Tuning all of these features to good effect is an art form
that is beyond the reasonable for most users. Many internal
optimizations have been made in this area and as can be seen,
many are still required to achieve better performance.The proposal about to be made takes a more radical approach
and re-examines the architecture of the heap, to allow us to
consider much faster designs for heavy UPDATEs. Although
initially radical, the proposal appears to be fully MVCC
correct, crash safe as well as being much faster under heavy
updates, while approximately neutral in other cases with no
major downsides.Why should we care? The UPDATE case has obvious use-cases in
a business design pattern I'll call CustomerAccountDebit
which is pervasive in pay-per-use websites, banks, telephone
companies, road traffic monitoring etc etc. It's also
pervasive in Data Warehousing where summary
tables/materialized views are regularly updated to maintain a
current picture of spending, movements or any other
accumulation of event detail. It's everywhere, basically.Your various viewpoints on the above are welcome, but
assuming for the moment that you agree so far, we can move
towards the proposal...These discussions will likely be lengthy if taken seriously
and need to cover a range of different topics to ensure we
cover what we know and ensure we listen to all the feedback
everybody gives.
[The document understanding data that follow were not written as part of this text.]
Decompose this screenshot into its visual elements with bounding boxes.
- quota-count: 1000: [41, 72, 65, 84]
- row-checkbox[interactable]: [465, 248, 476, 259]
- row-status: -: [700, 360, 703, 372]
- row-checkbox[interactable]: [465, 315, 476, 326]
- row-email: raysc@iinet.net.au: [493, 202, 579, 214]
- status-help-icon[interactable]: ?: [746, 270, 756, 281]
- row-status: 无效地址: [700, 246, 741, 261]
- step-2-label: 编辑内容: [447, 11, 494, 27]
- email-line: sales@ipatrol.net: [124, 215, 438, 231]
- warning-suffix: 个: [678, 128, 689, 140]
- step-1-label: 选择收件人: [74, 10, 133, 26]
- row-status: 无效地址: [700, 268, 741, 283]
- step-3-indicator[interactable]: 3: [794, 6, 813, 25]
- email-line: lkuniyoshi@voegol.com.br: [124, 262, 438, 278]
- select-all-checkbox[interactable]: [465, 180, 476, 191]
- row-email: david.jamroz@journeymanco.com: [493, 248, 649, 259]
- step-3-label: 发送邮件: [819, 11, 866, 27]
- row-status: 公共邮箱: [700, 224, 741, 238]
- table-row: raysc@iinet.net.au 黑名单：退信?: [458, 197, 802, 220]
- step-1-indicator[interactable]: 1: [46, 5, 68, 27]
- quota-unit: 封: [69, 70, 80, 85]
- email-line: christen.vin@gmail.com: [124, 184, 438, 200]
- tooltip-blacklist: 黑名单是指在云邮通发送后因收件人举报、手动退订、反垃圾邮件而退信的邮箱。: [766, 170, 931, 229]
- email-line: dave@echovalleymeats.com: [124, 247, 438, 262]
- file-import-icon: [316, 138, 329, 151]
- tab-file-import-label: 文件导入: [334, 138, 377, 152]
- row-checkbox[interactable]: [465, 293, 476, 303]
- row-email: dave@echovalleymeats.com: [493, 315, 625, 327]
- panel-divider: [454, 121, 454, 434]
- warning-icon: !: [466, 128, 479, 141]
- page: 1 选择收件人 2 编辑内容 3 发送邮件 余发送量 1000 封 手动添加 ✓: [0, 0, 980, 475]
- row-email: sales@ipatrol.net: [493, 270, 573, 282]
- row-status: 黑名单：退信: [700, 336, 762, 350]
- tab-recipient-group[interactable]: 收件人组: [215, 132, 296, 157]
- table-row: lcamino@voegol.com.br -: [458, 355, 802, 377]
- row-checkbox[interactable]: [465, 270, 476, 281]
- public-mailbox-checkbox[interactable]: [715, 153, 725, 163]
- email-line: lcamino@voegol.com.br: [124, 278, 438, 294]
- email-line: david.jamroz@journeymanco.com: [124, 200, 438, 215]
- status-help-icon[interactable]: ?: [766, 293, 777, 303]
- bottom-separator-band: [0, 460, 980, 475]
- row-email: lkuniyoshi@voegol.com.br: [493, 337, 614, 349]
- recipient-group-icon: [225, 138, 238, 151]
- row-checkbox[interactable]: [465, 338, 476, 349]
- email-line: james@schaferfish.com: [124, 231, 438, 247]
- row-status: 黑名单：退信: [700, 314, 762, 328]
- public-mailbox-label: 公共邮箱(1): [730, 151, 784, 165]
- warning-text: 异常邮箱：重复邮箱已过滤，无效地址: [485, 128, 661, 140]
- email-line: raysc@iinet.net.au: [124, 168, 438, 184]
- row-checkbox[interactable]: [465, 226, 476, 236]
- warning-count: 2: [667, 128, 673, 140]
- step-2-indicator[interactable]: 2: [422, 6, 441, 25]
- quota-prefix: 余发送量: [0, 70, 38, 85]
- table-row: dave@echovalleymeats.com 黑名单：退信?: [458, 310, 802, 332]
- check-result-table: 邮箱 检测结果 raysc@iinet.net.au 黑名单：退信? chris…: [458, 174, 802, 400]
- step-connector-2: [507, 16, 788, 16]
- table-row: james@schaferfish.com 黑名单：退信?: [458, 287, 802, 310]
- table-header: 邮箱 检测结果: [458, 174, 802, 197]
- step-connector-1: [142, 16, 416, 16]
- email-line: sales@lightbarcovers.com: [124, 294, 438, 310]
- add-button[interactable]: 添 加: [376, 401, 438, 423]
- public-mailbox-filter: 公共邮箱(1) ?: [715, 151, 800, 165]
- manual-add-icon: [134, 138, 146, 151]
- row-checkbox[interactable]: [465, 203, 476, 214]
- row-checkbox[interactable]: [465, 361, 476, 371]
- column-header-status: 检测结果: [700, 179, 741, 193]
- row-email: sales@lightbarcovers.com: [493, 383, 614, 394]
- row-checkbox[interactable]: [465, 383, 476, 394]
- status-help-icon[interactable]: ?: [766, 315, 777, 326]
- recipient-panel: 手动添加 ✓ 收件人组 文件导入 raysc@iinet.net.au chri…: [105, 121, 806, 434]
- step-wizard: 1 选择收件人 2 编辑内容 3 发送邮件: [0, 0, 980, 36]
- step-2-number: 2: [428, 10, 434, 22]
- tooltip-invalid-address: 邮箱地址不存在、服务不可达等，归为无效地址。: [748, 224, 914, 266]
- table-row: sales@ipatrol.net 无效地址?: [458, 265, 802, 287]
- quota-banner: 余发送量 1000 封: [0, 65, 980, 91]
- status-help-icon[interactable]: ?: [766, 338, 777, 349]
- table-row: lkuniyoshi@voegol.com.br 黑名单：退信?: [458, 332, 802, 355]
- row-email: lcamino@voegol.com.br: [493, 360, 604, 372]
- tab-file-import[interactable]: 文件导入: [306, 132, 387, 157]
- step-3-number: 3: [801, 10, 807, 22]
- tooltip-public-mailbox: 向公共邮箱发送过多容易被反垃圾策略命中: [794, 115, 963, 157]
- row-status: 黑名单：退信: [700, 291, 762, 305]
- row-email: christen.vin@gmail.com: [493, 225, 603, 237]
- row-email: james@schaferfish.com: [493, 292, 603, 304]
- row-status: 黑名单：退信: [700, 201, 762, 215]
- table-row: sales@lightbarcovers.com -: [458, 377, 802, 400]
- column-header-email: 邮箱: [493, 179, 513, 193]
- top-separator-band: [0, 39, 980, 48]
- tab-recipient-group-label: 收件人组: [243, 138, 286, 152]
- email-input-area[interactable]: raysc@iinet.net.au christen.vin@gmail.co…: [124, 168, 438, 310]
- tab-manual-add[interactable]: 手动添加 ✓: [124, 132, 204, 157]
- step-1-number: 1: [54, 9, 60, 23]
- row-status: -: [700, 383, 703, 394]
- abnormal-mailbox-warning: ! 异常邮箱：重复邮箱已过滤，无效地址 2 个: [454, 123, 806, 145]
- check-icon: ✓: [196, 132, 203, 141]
To that end, I'd like to introduce two
colleagues of mine to the community, Pavan Deolasee and
Nikhil Sontakke who have been working hard on developing the
prototypes and measuring/tuning them respectively.I would stress that we are not bringing our first prototype
to the table, but actually design #5. We think you'll be
interested, but we won't take that for granted.Our next steps will be to
- discuss various other approaches to the problem, and why we
are now proposing one specific approach and receive "why dont
we..." feedback and additional ideas (Simon)- discuss the proposal in technical depth, explain the
challenges that remain and ask for feedback and input on
those, with specific regard to low-level coding (Pavan)- present details of performance testing done so far (Nikhil)
- explain the measures we have taken to prove the correctness
of our approach for MVCC, crash safety and PITR (Simon)Each of these areas will be started as a separate thread of
discussion on -hackers, to allow us to stay focused on those topics.But before we do that, any comments on the above?
---
The truckin test case included here consists of a complex
update function that is executed by a custom pgbench script,
on the postgres database.psql -f truckin.sql postgres
for each test
pgbench -n -f truckin.pgb postgres
--
Simon Riggs
EnterpriseDB http://www.enterprisedb.com
Luke Lonergan wrote:
Simon,
Bring it on! We at GP have been evaluating various approaches to index
organized tables which unify index with heap storage to solve some of
the problems you mention. Split index and heap is a big issue in
Postgres and we'd all welcome a good solution to it, even for limited
circumstances like single index organization or the like.
I don't think Simon's proposal is meant to address that issue, but did
you follow the thread I started in September about Block B-Tree index:
http://archives.postgresql.org/pgsql-hackers/2006-09/msg02041.php
That's our plan to achieve speedups that other DBMS's have achieved with
Index-Organized-Tables or Clustered Indexes. We're running initial
performance tests of it as we speak, and if all goes well we're hoping
to get that into PostgreSQL 8.3.
--
Heikki Linnakangas
EnterpriseDB http://www.enterprisedb.com
Luke,
That's our plan to achieve speedups that other DBMS's have achieved with
Index-Organized-Tables or Clustered Indexes. We're running initial
performance tests of it as we speak, and if all goes well we're hoping
to get that into PostgreSQL 8.3.
Also, if the EDB folks weren't clear, the two proposals are meant to
compliment each other.
--
Josh Berkus
PostgreSQL @ Sun
San Francisco
Heikki,
On 11/7/06 1:51 AM, "Heikki Linnakangas" <heikki@enterprisedb.com> wrote:
I don't think Simon's proposal is meant to address that issue, but did
you follow the thread I started in September about Block B-Tree index:
http://archives.postgresql.org/pgsql-hackers/2006-09/msg02041.php
Aha - mystery solved - thanks for the clarification.